EXERCISE DETAILS
Filter the material below so that only lines containing "this" remain.

---- DATA EXTRACTS

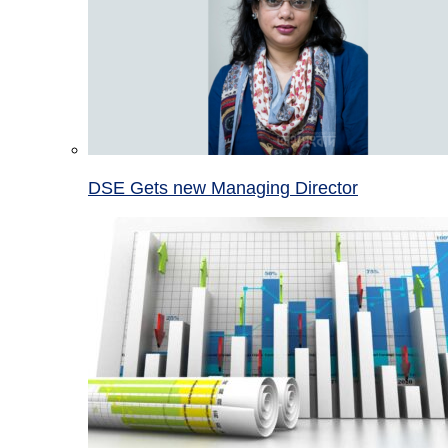
DSE Gets new Managing Director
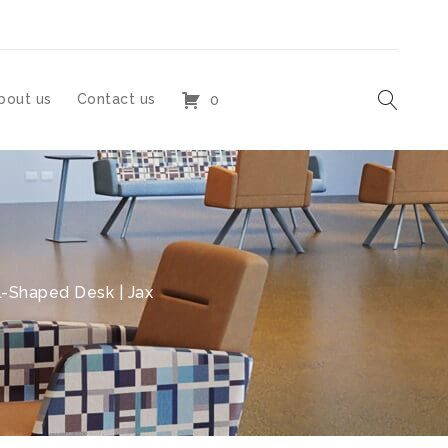
bout us
Contact us
0
-Shaped Desk | Jax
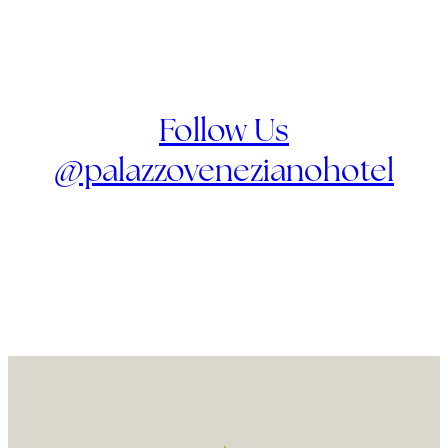
Follow Us
@palazzovenezianohotel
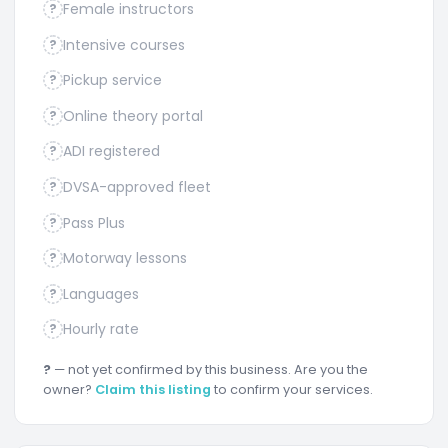
Female instructors
?
Intensive courses
?
Pickup service
?
Online theory portal
?
ADI registered
?
DVSA-approved fleet
?
Pass Plus
?
Motorway lessons
?
Languages
?
Hourly rate
?
?
— not yet confirmed by this business. Are you the
owner?
Claim this listing
to confirm your services.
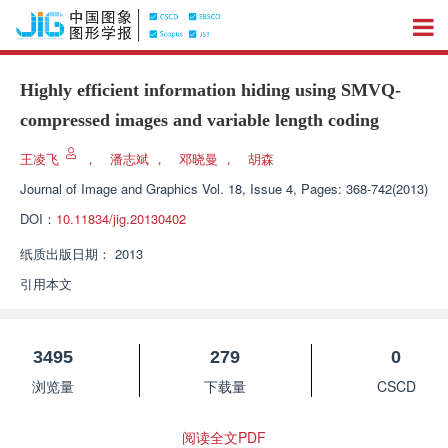
Highly efficient information hiding using SMVQ-
compressed images and variable length coding
王凌飞
，
潘志斌
，
邓晓曼
，
胡森
Journal of Image and Graphics
Vol. 18, Issue 4, Pages: 368-742(2013)
DOI：
10.11834/jig.20130402
纸质出版日期：
2013
引用本文
3495
279
0
浏览量
下载量
CSCD
阅读全文PDF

--------

EXPECTED ANSWER
— not yet confirmed by this business. Are you the
Claim this listing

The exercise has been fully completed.